Satu kantong besar es krim berbagai rasa, dua kantong besar camilan, sekantong besar peralatan mandi dan kantong terakhir, yang sedikit lebih kecil berisi sepuluh botol kecap asin, totalnya lima kantong belanja. Belum termasuk beras dan tenda yang katanya masih ada di mobil.

"Masukan es krimnya ke freezer sebelum mencair, sayang," suruhnya, tentu pada putrinya.

Dengan penuh semangat, Alice mengambil sekantong besar es krimnya, menariknya untuk di bawa ke dapur, ke depan lemari es. Ia tarik laci paling bawah dari lemari esnya, disitu freezernya berada.
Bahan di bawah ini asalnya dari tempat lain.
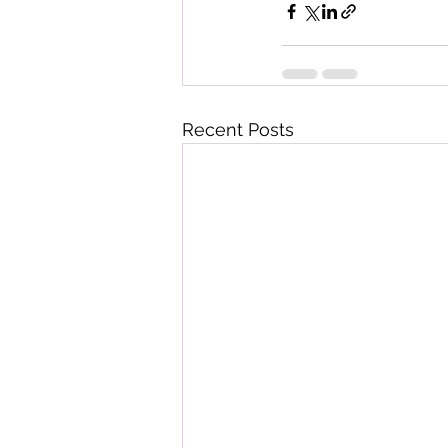
Recent Posts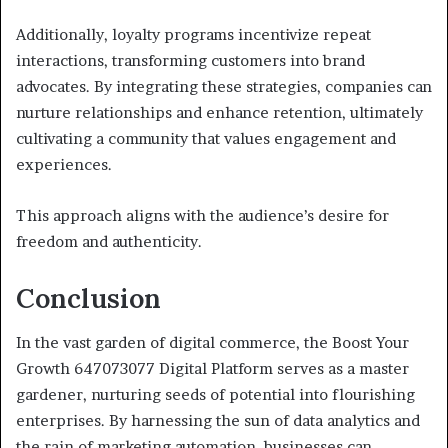
Additionally, loyalty programs incentivize repeat
interactions, transforming customers into brand
advocates. By integrating these strategies, companies can
nurture relationships and enhance retention, ultimately
cultivating a community that values engagement and
experiences.
This approach aligns with the audience’s desire for
freedom and authenticity.
Conclusion
In the vast garden of digital commerce, the Boost Your
Growth 647073077 Digital Platform serves as a master
gardener, nurturing seeds of potential into flourishing
enterprises. By harnessing the sun of data analytics and
the rain of marketing automation, businesses can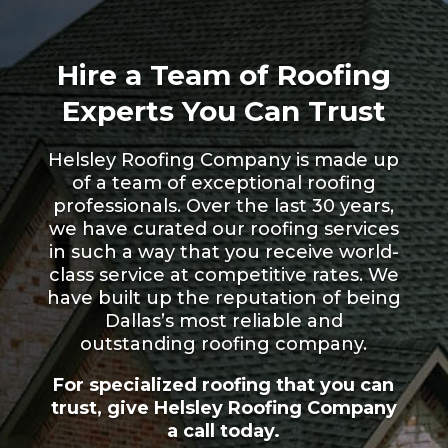
Hire a Team of Roofing
Experts You Can Trust
Helsley Roofing Company is made up
of a team of exceptional roofing
professionals. Over the last 30 years,
we have curated our roofing services
in such a way that you receive world-
class service at competitive rates. We
have built up the reputation of being
Dallas’s most reliable and
outstanding roofing company.
For specialized roofing that you can
trust, give Helsley Roofing Company
a call today.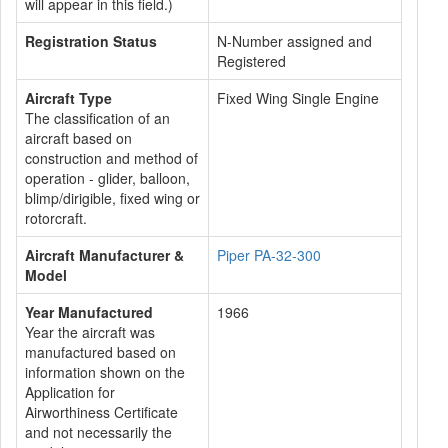
will appear in this field.)
Registration Status
N-Number assigned and
Registered
Aircraft Type
Fixed Wing Single Engine
The classification of an
aircraft based on
construction and method of
operation - glider, balloon,
blimp/dirigible, fixed wing or
rotorcraft.
Aircraft Manufacturer &
Piper PA-32-300
Model
Year Manufactured
1966
Year the aircraft was
manufactured based on
information shown on the
Application for
Airworthiness Certificate
and not necessarily the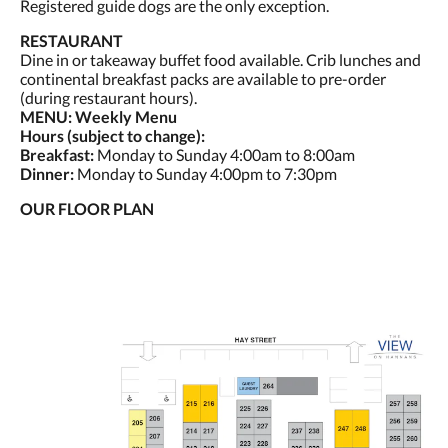
Registered guide dogs are the only exception.
RESTAURANT
Dine in or takeaway buffet food available. Crib lunches and
continental breakfast packs are available to pre-order
(during restaurant hours).
MENU: Weekly Menu
Hours (subject to change):
Breakfast:
Monday to Sunday 4:00am to 8:00am
Dinner:
Monday to Sunday 4:00pm to 7:30pm
OUR FLOOR PLAN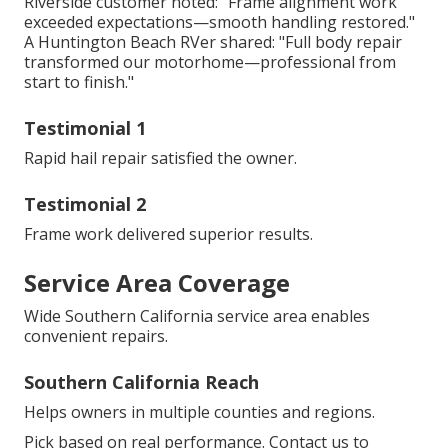
Riverside customer noted: "Frame alignment work
exceeded expectations—smooth handling restored."
A Huntington Beach RVer shared: "Full body repair
transformed our motorhome—professional from
start to finish."
Testimonial 1
Rapid hail repair satisfied the owner.
Testimonial 2
Frame work delivered superior results.
Service Area Coverage
Wide Southern California service area enables
convenient repairs.
Southern California Reach
Helps owners in multiple counties and regions.
Pick based on real performance. Contact us to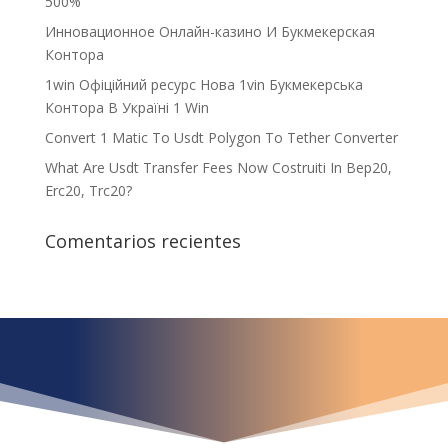
500%
Инновационное Онлайн-казино И Букмекерская
Контора
1win Офіційний ресурс Нова 1vin Букмекерська
Контора В Україні 1 Win
Convert 1 Matic To Usdt Polygon To Tether Converter
What Are Usdt Transfer Fees Now Costruiti In Bep20,
Erc20, Trc20?
Comentarios recientes
¿Qué espera para
iniciar ya su proyecto?
¡Crecemos juntos!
Baru setelah itu ia susun semua es krimnya di sana.

"Eomma suka yang ini!" serunya, menunjukan sebuah es krim warna-warni yang ia temukan. "Eomma mau es krimnya sekarang?" tanyanya, mencari alasan agar ia juga bisa makan es krim itu bersama ibunya—sebelum makan malam.

"Berapa banyak yang kau beli?" heran Lisa, sedang Jiyong melangkah masuk ke dalam kamarnya, tanpa menyadari perubahan-perubahan di rumahnya.

"Tidak ku hitung," santai Jiyong, yang selanjutnya berkata pada Alice kalau ia akan pergi mandi.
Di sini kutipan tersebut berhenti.